Reverse Proxies and the "Location" or "Content-Location" headers.

2004-12-30

Turns out the proper name for what I am attempting to do with isapi_reward is a "reverse proxy". I want users to be able to access a number of web applications through a single machine, with the web applications possibly deployed on different machines.

Specifically I am interested in one particular use-case. I want to write web applications in Java, and be able to deploy those applications on a company intranet. I want the web applications able to run stand-alone (as sometimes that is all you need). I want those web applications work well on a company intranet, and most of the time that means support for NTLM authentication. I would also like to allow the web application to reside on it's own machine, and be accessible to users through a common website with a stable (permanently bookmarkable) address.

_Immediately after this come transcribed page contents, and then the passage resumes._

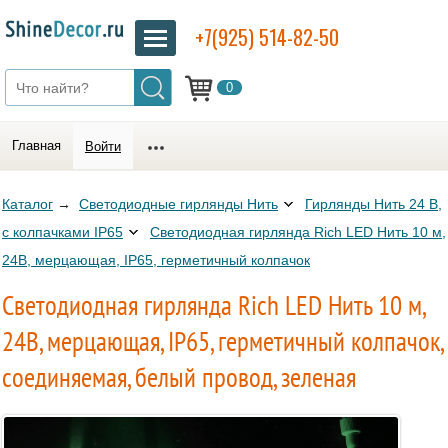
+7(925) 514-82-50
0
Главная
Войти
Каталог
→
Светодиодные гирлянды Нить
Гирлянды Нить 24 В,
с колпачками IP65
Светодиодная гирлянда Rich LED Нить 10 м,
24В, мерцающая, IP65, герметичный колпачок
Светодиодная гирлянда Rich LED Нить 10 м,
24В, мерцающая, IP65, герметичный колпачок,
соединяемая, белый провод, зеленая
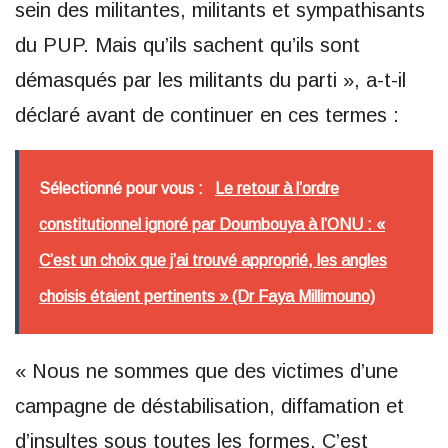
sein des militantes, militants et sympathisants
du PUP. Mais qu’ils sachent qu’ils sont
démasqués par les militants du parti », a-t-il
déclaré avant de continuer en ces termes :
Sélectionné pour vous :
Le retour à l’ordre
constitutionnel ignoré par Doumbouya à l’ONU : «
C’est un choix que j’ai trouvé approprié, les angles
choisis étaient pertinents » (Dr Faya Millimouno)
« Nous ne sommes que des victimes d’une
campagne de déstabilisation, diffamation et
d’insultes sous toutes les formes. C’est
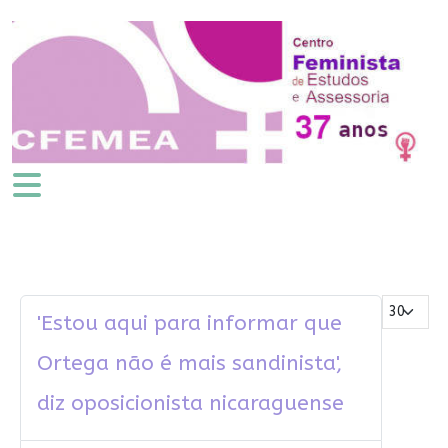
Mostrar #
'Estou aqui para informar que
Ortega não é mais sandinista',
diz oposicionista nicaraguense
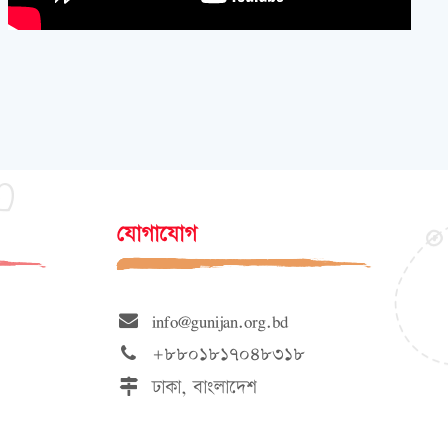
যোগাযোগ
info@gunijan.org.bd
+৮৮০১৮১৭০৪৮৩১৮
ঢাকা, বাংলাদেশ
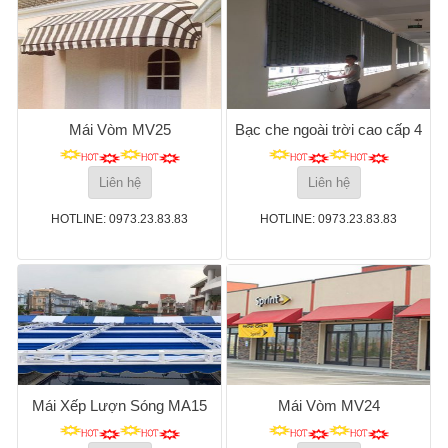
Mái Vòm MV25
Bạc che ngoài trời cao cấp 4
Liên hệ
Liên hệ
HOTLINE: 0973.23.83.83
HOTLINE: 0973.23.83.83
Mái Xếp Lượn Sóng MA15
Mái Vòm MV24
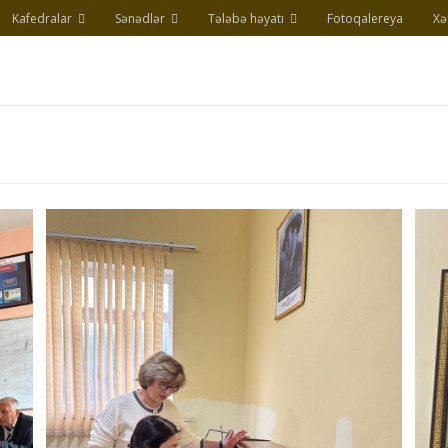
Kafedralar
Sənədlər
Tələbə həyatı
Fotoqalereya
Xə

By using IIS as a front-end we get first-class support for NTLM authentication. We also get efficient native-code SSL (https) support -- Java code doing encryption is just not a good idea if you want to scale.

Note this spins the design considerations in a number of ways. I am not interested in caching by the proxy. I am interested in only the highest possible server throughput. I am interested in only the highest possible stability under load and over time. I am not interested in extraneous features that compromise throughput or stability.

This means supporting only HTTP/1.1 between the proxy and backend servers. This means keeping the connection(s) between the proxy and backend servers open for long periods of time, and multiplexing requests from different users over the same common backend connections (looks like this makes HTTP 1.1 pipelining dubious).

Got the re-write to use I/O Completion Ports working. I still find it spooky when large chunks of newly-written code work the first time :). The connection-maker thread makes the connection, and passes the connection to the background I/O thread. There can be any number of connection-maker or I/O threads, but I suspect one of each is optimal or near-optimal for nearly all websites. Stepped through most of the code with the debugger (one of those "best practices" I find worthwhile). The request/response cycle between the client and the backend server through the proxy works, and headers are rewritten as I understand they should be.

That last is the current problem. Clearly I need to do something so the (relative) links in the response are interpreted correctly by the web browser. I think this means using the Content-Location and Location headers, but I still am unclear as to the exact semantics.

Also I am not interested in attempting to re-write HTML links inside the response (this just seems like a generally Bad Idea).

Reading the RFC is not enough to make this bit clear. Guess it is back to Google and a bit of experimenting.